Impact International / April 15, 1997
By Larry Luxner
CARTAGENA, Colombia -- During most of its 465-year history, the ancient walled city of Cartagena has had to put up with Spanish conquistadores, hurricanes, pirates, civil war and disease. These days, Cartagena's biggest headaches -- especially for the city's fledgling cruise-ship industry -- have more to do with U.S. foreign policy and Colombia's unfortunate reputation as one of the world's most violent nations.
On Feb. 28, the Clinton administration "decertified" Colombia, saying its efforts to fight drug-smuggling were inadequate and lumping it with other decertified pariah nations such as Afghanistan, Burma, Syria and Iran. That infuriated President Ernesto Samper, who has been accused by the U.S. State Department and many Colombians of accepting up to $6 million in campaign money from the Cali cocaine cartel.
"We're aware that Colombia's image problem is tarnishing our ability to attract tourists from the United States," said Luis Fernando Caņizares, president of the local chapter of Cotelco, the Colombian Hotel Association. "It is very important to tell Americans that Colombia is not a city. It's a huge country. These incidents are happening very far from Cartagena."
Adds Roberto Lemattre, director of Cartagena's Pro-Turismo organization: "We do have an image problem. We're conscious of certain factors that can help us bring visitors to Cartagena. Mainly we're thinking of Latin Americans or people with Latin roots in South Florida. We don't have the resources to target all of the United States. That would take millions and millions of dollars, and we don't have the resources right now."

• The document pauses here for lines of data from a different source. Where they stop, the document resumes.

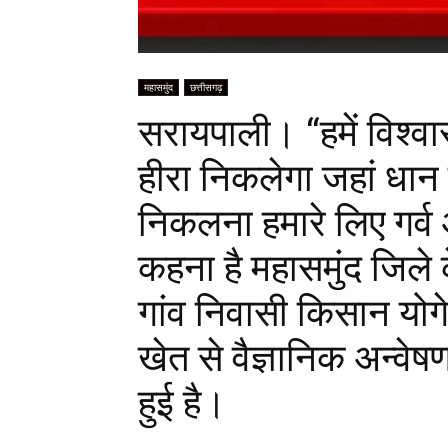
महासमुंद
छत्तीसगढ़
सरायपाली। “हमें विश्वा
हीरा निकलेगा जहां धान उ
निकलना हमारे लिए गर्व
कहना है महासमुंद जिले क
गांव निवासी किसान योगे
खेत से वैज्ञानिक अन्वेषण
हुई है।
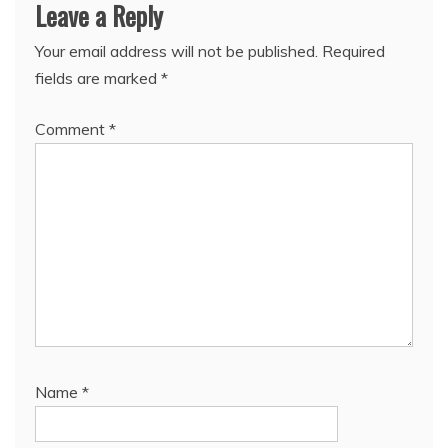
Leave a Reply
Your email address will not be published.
Required
fields are marked
*
Comment
*
Name
*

To get around that, Cartagena has adopted a strategy of distancing itself from Colombia and marketing the ancient city as a Caribbean cruise-ship destination. Beginning Apr. 1, area hotels will also begin charging a "voluntary" 80-cent-a-night room tax. That, along with contributions from major airlines, will help fund a $1 million media promotional campaign aimed at luring U.S. visitors to this port city, famous for its Spanish colonial architecture, nightlife and palm-fringed beaches.
In 1995, about 500,000 foreign visitors came to Cartagena, 40% of them from Western Europe; most of the rest came from other Latin American countries and Canada.
"We don't see too many Americans here. This is going to change when we become a cruise-ship hub," says Jean-Pierre Etcheberrigaray, manager of the new 250-room Hotel Inter-Continental Cartagena, inaugurated three months ago. "Cartagena is only two hours and 15 minutes from Miami. We have no hurricanes, no tornadoes and no crime. Why isn't tourism booming? I think it has to do with the culture. The Colombians have been keeping Cartagena as its best-kept secret."
As part of efforts to grab a bigger slice of the Caribbean cruise-ship market, Cartagena wants to build a duty-free shopping center as well as a new passenger terminal. Construction on the 40-store shopping center -- designed by Miami-based architects Bermello Ajamil & Partners -- should begin early this year and finish by late 1998.
The retail center is part of a four-part master plan that also includes dredging the port to receive large cruise ships, as well as the development of a home-port cruise-ship terminal. Cartagena now gets 100,000 passengers a year, though this is projected to jump to 234,000 by 2000 and 548,000 by 2015.
"We're hoping that Cartagena can become a home port," says Caņizares. "Even though cruise-ship passengers spend only six hours here, it's good business for Cartagena just being touched by cruise-ship lines.:
Concerning Washington's decertification, Caņizares says "the U.S. has acknowledged that Colombia has made a tremendous effort to try to contain the drug problem, but cannot accept that our president was elected with drug money. Once this guy is gone, Cartagena will take off again."